Eight students have sued the Indiana University board of trustees for requiring students to be vaccinated against the coronavirus or risk being removed from the student body, claiming the vaccine requirement violates their Constitutional right under the Fourteenth Amendment, USA Today reports.
The Fourteenth Amendment prohibits the government from “depriv[ing] any person of life, liberty, or property, without due process of law.” The lawsuit also cites the ban on government-issued so-called “vaccine passports” passed by the Indiana state government, although that law specifically excludes the state’s universities from the law. The university, however, simply requires students to fill out a self-reported vaccination verification form and upload proof of vaccination; it doesn’t not require students obtain or carry any paperwork, government-issued or otherwise.
All student and faculty are required to have full vaccinations prior to August 15th, prior to returning to campus for the fall semester. Full vaccination means having both doses of the Pfizer or Moderna vaccine or the single-shot Johnson & Johnson vaccine two weeks prior to the required date.
According to the university website, any student or staff member who does not have the vaccination certification completed by the required date will not be allowed access on campus. “For students, they will see their class registration cancelled, CrimsonCard access terminated, access to IU systems (Canvas, email, etc.) terminated, and will not be allowed to participate in any on campus activity.”
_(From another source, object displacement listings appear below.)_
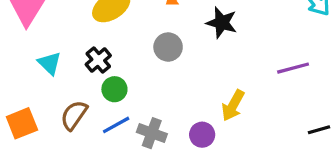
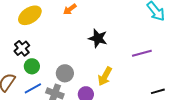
black star: (222, 23) -> (98, 38), moved
gray circle: (168, 47) -> (65, 73), moved

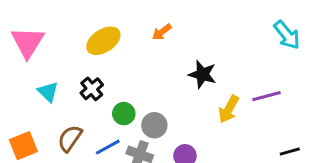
green circle: (32, 66) -> (124, 114), moved
yellow arrow: (105, 76) -> (229, 109), moved

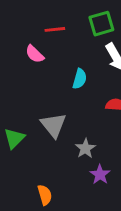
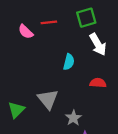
pink semicircle: (35, 54) -> (26, 32), moved

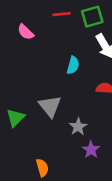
red line: (49, 22) -> (61, 14), moved

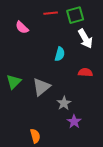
gray triangle: (50, 106) -> (41, 87), turned 30
green triangle: (15, 118) -> (14, 82), moved

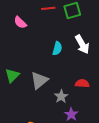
white arrow: (85, 39) -> (82, 44), moved
red semicircle: (85, 72) -> (82, 83), moved

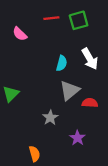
gray triangle: (39, 80) -> (70, 90), moved
gray star: (61, 96) -> (50, 118), moved

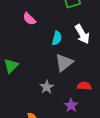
pink semicircle: (20, 34) -> (29, 19), moved
red semicircle: (90, 103) -> (84, 86), moved

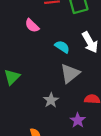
cyan semicircle: (57, 38) -> (62, 47), turned -72

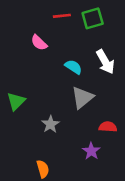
gray star: (51, 100) -> (50, 124), moved

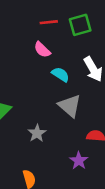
pink semicircle: (39, 43) -> (42, 50), moved
gray triangle: (82, 97) -> (70, 106), turned -40

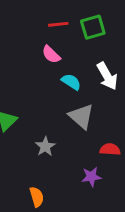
purple star: (79, 161) -> (91, 177), turned 30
Of the eight plaintiffs, six had already received religious exemptions for the vaccine under university policy; two applied for the exemption but did not qualify. The lawyer for the plaintiffs is James Bopp of Focus On The Family and the National Right To Life Coalition, who is arguing hypocritically that the students have a sovereign right to determine what happens with their individual bodies without interference or mandates from the government.
Bopp is not arguing the existing mandate from the university that students must have other vaccines for diseases such as measles, rubella, mumps, tetanus-diphtheria-acellular pertussis (TDap), varicella and meningitis. His concern seems to revolve only around the coronavirus.